Scotty Allen
Scotty Allen

Reputation: 13447

What's the best python idiom for grouping a list of items into groups of a specific max size?

I want to write a function that takes items from a list and groups them into groups of size n.

Ie, for n = 5, [1, 2, 3, 4, 5, 6, 7] would become [[1, 2, 3, 4, 5], [6, 7]].

What's the best python idiomatic way to do this?

Upvotes: 2

Views: 312

Answers (4)

taleinat
taleinat

Reputation: 8721

Solutions using ranges with steps only work on sequences such as lists and tuples (not iterators). They also aren't as efficient as they can be, since they access the sequence many times instead of iterating over it once.

Here's a version which supports iterators and only iterates over the input once, creating a list of lists:

def blockify(iterator, blocksize):
    """Split the items in the given iterator into blocksize-sized lists.

    If the number of items in the iterator doesn't divide by blocksize,
    a smaller block containing the remaining items is added to the result.

    """
    blocks = []
    for index, item in enumerate(iterator):
        if index % blocksize == 0:
            block = []
            blocks.append(block)
        block.append(item)
    return blocks

And now an iterator version which returns an iterator of tuples, doesn't have a memory overhead, and allows choosing whether to include the remainder. Note that the output can be converted into a list via list(blockify(...)).

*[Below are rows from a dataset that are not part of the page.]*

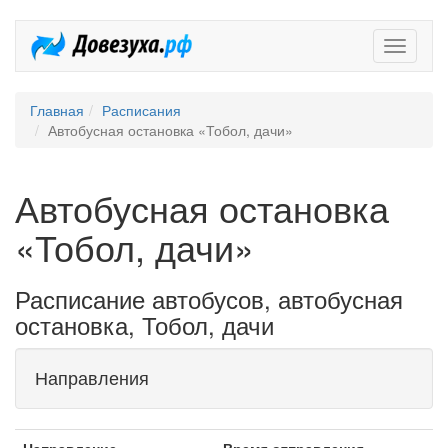
Довезух
Главная
Расписания
Автобусная остановка «Тобол, дачи»
Автобусная остановка
«Тобол, дачи»
Расписание автобусов, автобусная
остановка, Тобол, дачи
Направления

from itertools import islice

def blockify(iterator, blocksize, include_remainder=True):
    """Split the items in the given iterator into blocksize-sized tuples.

    If the number of items in the iterator doesn't divide by blocksize and
    include_remainder is True, a smaller block containing the remaining items
    is added to the result; if include_remainder is False the remaining items
    are discarded.

    """
    iterator = iter(iterator) # we need an actual iterator
    while True:
        block = tuple(islice(iterator, blocksize))
        if len(block) < blocksize:
            if len(block) > 0 and include_remainder:
                yield block
            break
        yield block

Upvotes: 1

Matt Boehm
Matt Boehm

Reputation: 1912

I don't know of a good command to do this, but here's a way to do it with a list comprehension:

l = [1,2,3,4,5,6,7]
n = 5
newlist = [l[i:i+n] for i in range(0,len(l),n)]

Edit: as a commenter pointed out, I had accidentally put l[i:i+n] in a list.

Upvotes: 1

Ofri Raviv
Ofri Raviv

Reputation: 24823

[a[n*k:n*(k+1)] for k in range(0,len(a)/n+1)]

Upvotes: 0

Greg Hewgill
Greg Hewgill

Reputation: 993901

You could do this:

[a[x:x+n] for x in range(0, len(a), n)]

(In Python 2, use xrange for efficiency; in Python 3 use range as above.)